MyNixOS website logo
Description

Gaussian Processes for Estimating Causal Exposure Response Curves.

Provides a non-parametric Bayesian framework based on Gaussian process priors for estimating causal effects of a continuous exposure and detecting change points in the causal exposure response curves using observational data.

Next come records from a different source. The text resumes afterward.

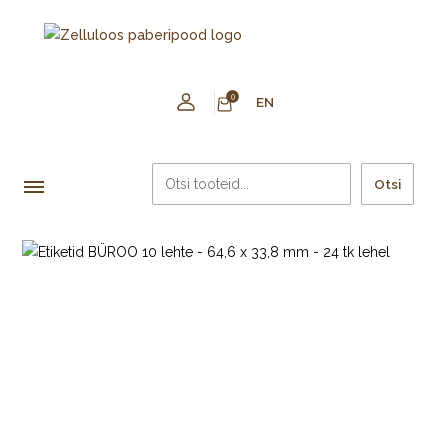
0
EN
Otsi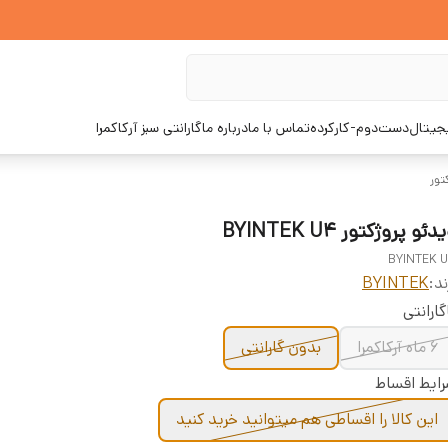
یجیتال
دست‌دوم-کارکرده
تماس با ما
درباره ما
گارانتی سبز آرکاکمرا
تور
دئو پروژکتور BYINTEK U4
BYINTEK 
ند:
BYINTEK
گارانتی
6 ماه آرکاکمرا
بدون گارانتی
ایط اقساط
این کالا را اقساطی هم میتوانید خرید کنید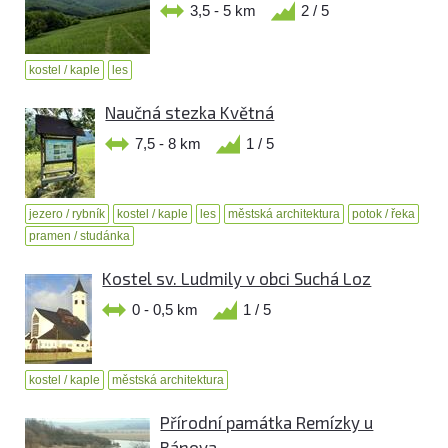
3,5 - 5 km
2 / 5
kostel / kaple
les
Naučná stezka Květná
7,5 - 8 km
1 / 5
jezero / rybník
kostel / kaple
les
městská architektura
potok / řeka
pramen / studánka
Kostel sv. Ludmily v obci Suchá Loz
0 - 0,5 km
1 / 5
kostel / kaple
městská architektura
Přírodní památka Remízky u
Bánova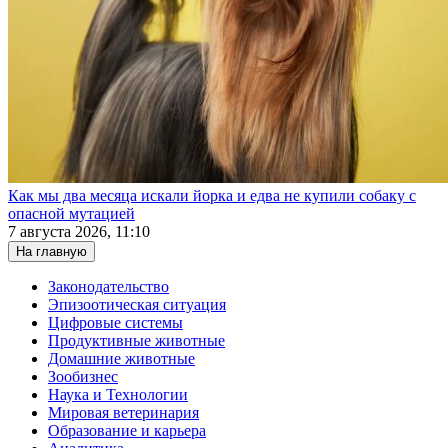
Как мы два месяца искали йорка и едва не купили собаку с
опасной мутацией
7 августа 2026, 11:10
На главную
Законодательство
Эпизоотическая ситуация
Цифровые системы
Продуктивные животные
Домашние животные
Зообизнес
Наука и Технологии
Мировая ветеринария
Образование и карьера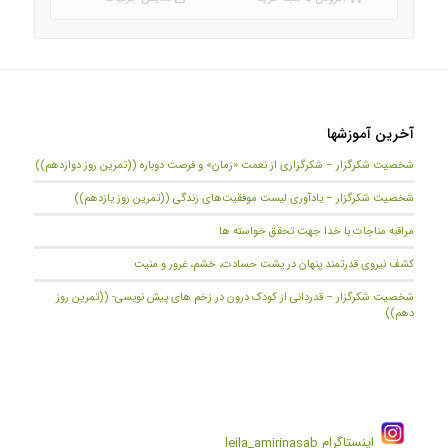
آخرین آموزشها
شخصیت شکرگزار – شکرگزاری از نعمت «زمان» و فرصت دوباره ((تمرین روز دوازدهم))
شخصیت شکرگزار – یادآوری لیست موفقیت‌های زندگی ((تمرین روز یازدهم))
مراقبه مناجات با خدا جهت تحقق خواسته ها
کشف نیروی قدرتمند پنهان در پشت حسادت، خشم، غرور و منیت
شخصیت شکرگزار – قدردانی از کودک درون در زخم های پیش نویسی- ((تمرین روز
دهم))
اینستاگرام
leila_amirinasab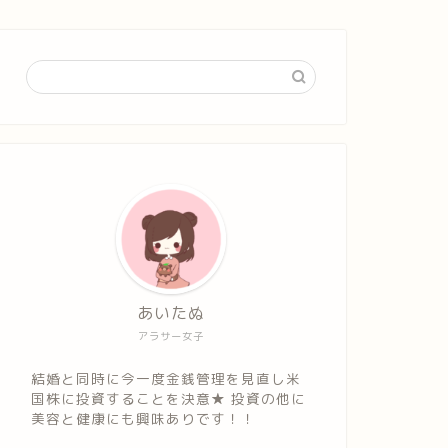
あいたぬ
アラサー女子
結婚と同時に今一度金銭管理を見直し米
国株に投資することを決意★ 投資の他に
美容と健康にも興味ありです！！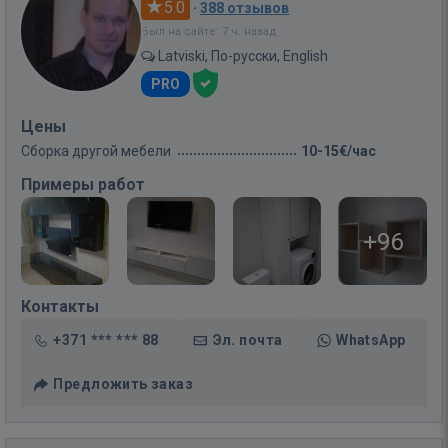
5.0
·
388 отзывов
Был на сайте: 7 ч. назад
Latviski, По-русски, English
PRO
Цены
Сборка другой мебели
10-15€/час
Примеры работ
+96
Контакты
+371 *** *** 88
Эл. почта
WhatsApp
Предложить заказ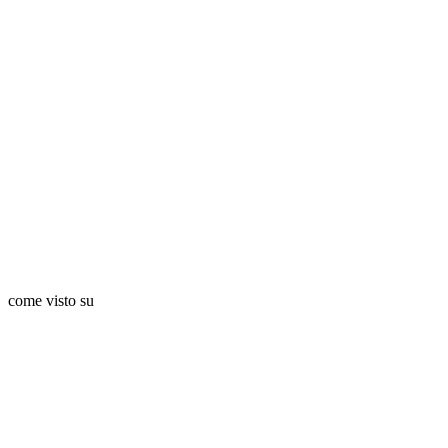
come visto su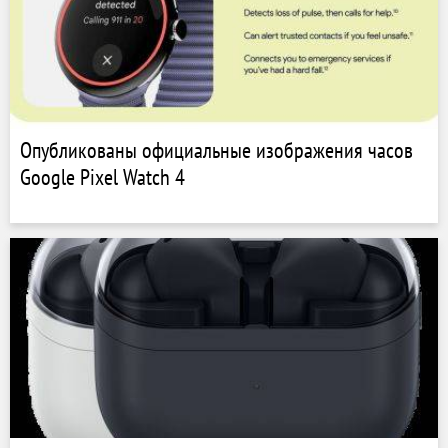
Опубликованы официальные изображения часов
Google Pixel Watch 4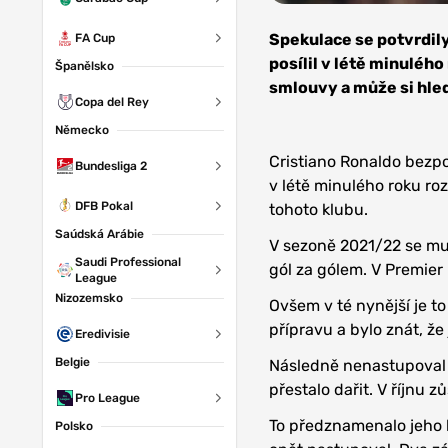
Zdroj: West
Ham United
Spekulace se potvrdily
FA Cup
posílil v létě minuléh
Španělsko
smlouvy a může si hle
Copa del Rey
Německo
Cristiano Ronaldo bezpo
Bundesliga 2
v létě minulého roku ro
DFB Pokal
tohoto klubu.
Saúdská Arábie
V sezoně 2021/22 se mu 
Saudi Professional
gól za gólem. V Premier
League
Nizozemsko
Ovšem v té nynější je t
přípravu a bylo znát, ž
Eredivisie
Belgie
Následně nenastupoval p
přestalo dařit. V říjnu 
Pro League
To předznamenalo jeho k
Polsko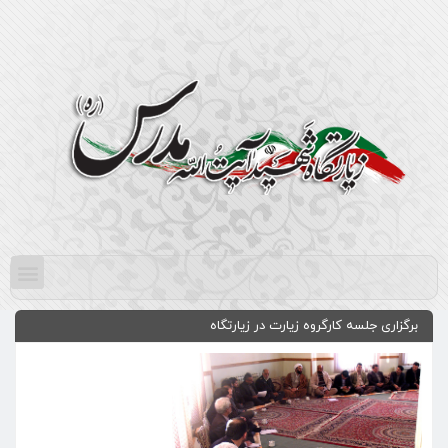
برگزاری جلسه کارگروه زیارت در زیارتگاه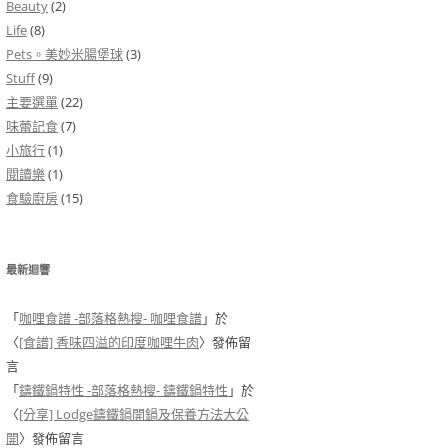
Beauty
(2)
Life
(8)
Pets。美妙米腸堡球
(3)
Stuff
(9)
主要選單
(22)
味蕾記食
(7)
小旅行
(1)
閱讀樂
(1)
食驗廚房
(15)
最新迴響
「
咖哩食譜 -部落格熱搜- 咖哩食譜
」於
〈
[食譜] 香味四溢的印度咖哩牛肉
〉發佈留
言
「
鑄鐵鍋特性 -部落格熱搜- 鑄鐵鍋特性
」於
〈
[分享] Lodge鑄鐵鍋開鍋及保養方法大公
開
〉發佈留言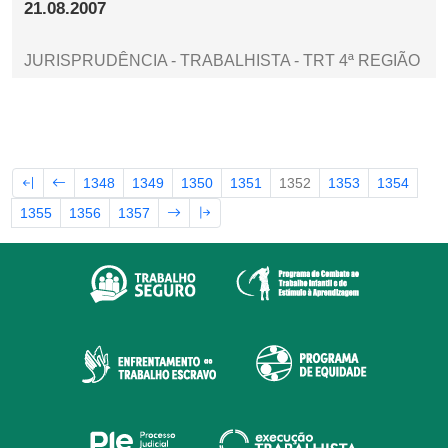
21.08.2007
JURISPRUDÊNCIA - TRABALHISTA - TRT 4ª REGIÃO
1348
1349
1350
1351
1352
1353
1354
1355
1356
1357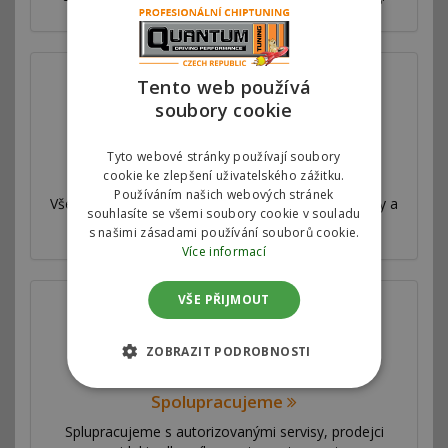
Tento web používá
soubory cookie
Tyto webové stránky používají soubory
Válcová zkušebna
cookie ke zlepšení uživatelského zážitku.
Používáním našich webových stránek
Všechny naše úpravy jsou velmi důkladně testovány a
souhlasíte se všemi soubory cookie v souladu
měřeny na profesionální válcové zkušebně.
s našimi zásadami používání souborů cookie.
Více informací
VŠE PŘIJMOUT
ZOBRAZIT PODROBNOSTI
Spolupracujeme
Splupracujeme s autorizovanými servisy, prodejci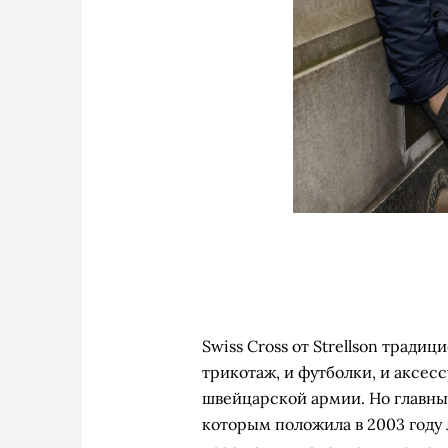
Swiss Cross от Strellson традиц
трикотаж, и футболки, и аксес
швейцарской армии. Но главные
которым положила в 2003 году ле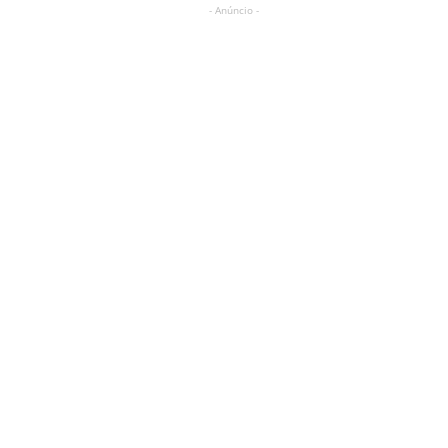
- Anúncio -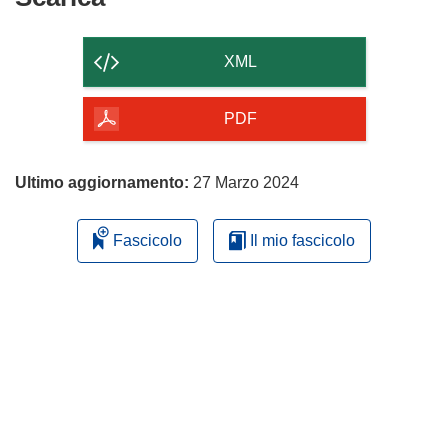
il
contenuto
XML
della
pagina
PDF
Ultimo aggiornamento:
27 Marzo 2024
Fascicolo
Il mio fascicolo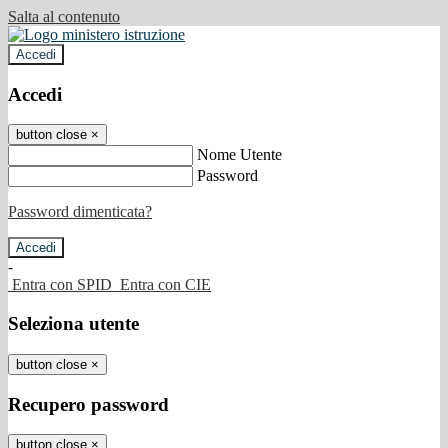
Salta al contenuto
Accedi
Accedi
button close
×
Nome Utente
Password
Password dimenticata?
-
Entra con SPID
Entra con CIE
Seleziona utente
button close
×
Recupero password
button close
×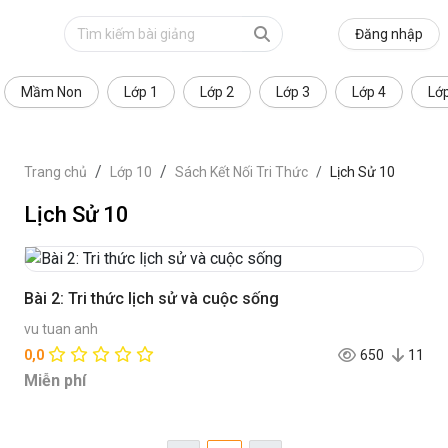
Đăng nhập
Mầm Non
Lớp 1
Lớp 2
Lớp 3
Lớp 4
Lớ
Trang chủ
Lớp 10
Sách Kết Nối Tri Thức
Lịch Sử 10
Lịch Sử 10
Bài 2: Tri thức lịch sử và cuộc sống
vu tuan anh
0,0
650
11
Miễn phí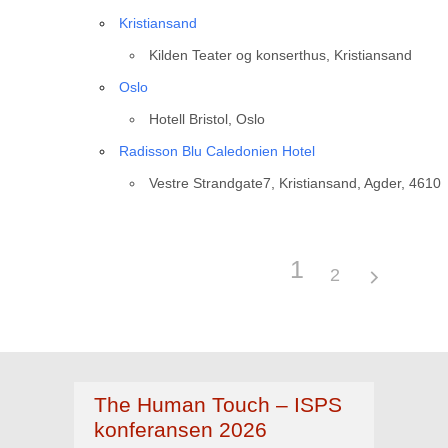
Kristiansand
Kilden Teater og konserthus, Kristiansand
Oslo
Hotell Bristol, Oslo
Radisson Blu Caledonien Hotel
Vestre Strandgate7, Kristiansand, Agder, 4610
1
2
The Human Touch – ISPS
konferansen 2026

Ren, B., Wu, X., Braun, D., Pillai, N., & Dominici, F.(2021). "Bayesian modeling for exposure response curve via gaussian processes: Causal effects of exposure to air pollution on health outcomes." arXiv preprint <doi:10.48550/arXiv.2105.03454>.

Cover Image

CRAN Package Version JOSS Status R-CMD-check status Codecov CRAN RStudio Mirror Downloads

Gaussian processes for the estimation of causal exposure-response curves (GP-CERF)

Summary

Gaussian Process (GP) and nearest neighbor Gaussian Process (nnGP) approaches for nonparametric modeling.

Installation

library("devtools")
install_github("NSAPH-Software/GPCERF", ref="develop")
library("GPCERF")

Usage

Note: The following examples will also need installing ranger R package.

GP

library(GPCERF)
set.seed(781)
sim_data <- generate_synthetic_data(sample_size = 500, gps_spec = 1)

n_core <- 1

m_xgboost <- function(nthread = n_core, ...) {
  SuperLearner::SL.xgboost(nthread = nthread, ...)
}

m_ranger <- function(num.threads = n_core, ...){
  SuperLearner::SL.ranger(num.threads = num.threads, ...)
}

# Estimate GPS function
gps_m <- estimate_gps(cov_mt = sim_data[,-(1:2)],
                      w_all = sim_data$treat,
                      sl_lib = c("m_xgboost", "m_ranger"),
                      dnorm_log = TRUE)

# exposure values
q1 <- stats::quantile(sim_data$treat, 0.05)
q2 <- stats::quantile(sim_data$treat, 0.95)

w_all <- seq(q1, q2, 1)

params_lst <- list(alpha = 10 ^ seq(-2, 2, length.out = 10),
                   beta = 10 ^ seq(-2, 2, length.out = 10),
                   g_sigma = c(0.1, 1, 10),
                   tune_app = "all")

cerf_gp_obj <- estimate_cerf_gp(sim_data,
                                w_all,
                                gps_m,
                                params = params_lst,
                                outcome_col = "Y",
                                treatment_col = "treat",
                                covariates_col = paste0("cf", seq(1,6)),
                                nthread = n_core)
summary(cerf_gp_obj)
plot(cerf_gp_obj)
GPCERF standard Gaussian grocess exposure response function object

Optimal hyper parameters(#trial: 300): 
  alpha = 12.9154966501488   beta = 12.9154966501488   g_sigma = 0.1

Optimal covariate balance: 
  cf1 = 0.069 
  cf2 = 0.082 
  cf3 = 0.063 
  cf4 = 0.066 
  cf5 = 0.056 
  cf6 = 0.081

Original covariate balance: 
  cf1 = 0.222 
  cf2 = 0.112 
  cf3 = 0.175 
  cf4 = 0.318 
  cf5 = 0.198 
  cf6 = 0.257
            ----***----      

nnGP

set.seed(781)
sim_data <- generate_synthetic_data(sample_size = 5000, gps_spec = 1)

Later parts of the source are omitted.